[Start of section]

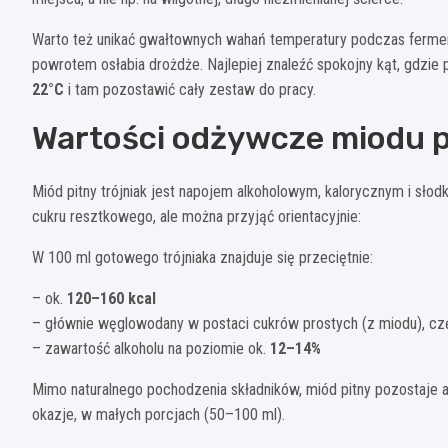
Warto też unikać gwałtownych wahań temperatury podczas fermenta
powrotem osłabia drożdże. Najlepiej znaleźć spokojny kąt, gdzie 
22°C
i tam pozostawić cały zestaw do pracy.
Wartości odżywcze miodu p
Miód pitny trójniak jest napojem alkoholowym, kalorycznym i słod
cukru resztkowego, ale można przyjąć orientacyjnie:
W 100 ml gotowego trójniaka znajduje się przeciętnie:
– ok.
120–160 kcal
– głównie węglowodany w postaci cukrów prostych (z miodu), czę
– zawartość alkoholu na poziomie ok.
12–14%
Mimo naturalnego pochodzenia składników, miód pitny pozostaje a
okazje, w małych porcjach (50–100 ml).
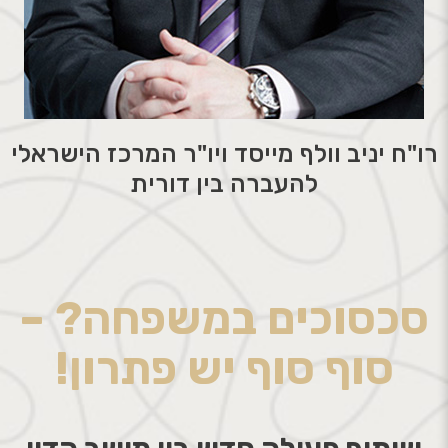
רו"ח יניב וולף מייסד ויו"ר המרכז הישראלי
להעברה בין דורית
סכסוכים במשפחה? –
סוף סוף יש פתרון!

[End of section]

*Problem to solve*
Tally every line in the listing that holds "pitny" and answer with the total only.

*Task solution*
2